■ **Exercise directions**: Write the records out again exactly as they read, dropping any picture they hold.

■ **Stored data**:
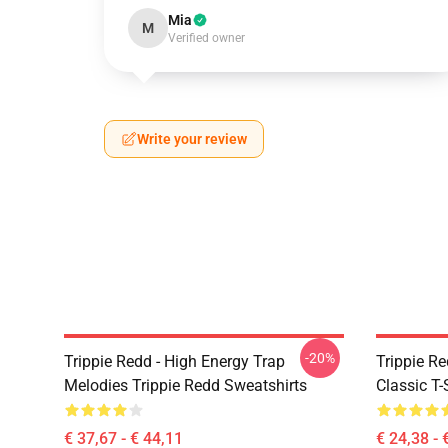
Mia
M
Verified owner
Write your review
-20%
Trippie Redd - High Energy Trap
Trippie Re
Melodies Trippie Redd Sweatshirts
Classic T
€ 37,67 - € 44,11
€ 24,38 -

■ **Output of the task**:
Mia
M
Verified owner
Write your review
-20%
Trippie Redd - High Energy Trap
Trippie Re
Melodies Trippie Redd Sweatshirts
Classic T
€ 37,67 - € 44,11
€ 24,38 -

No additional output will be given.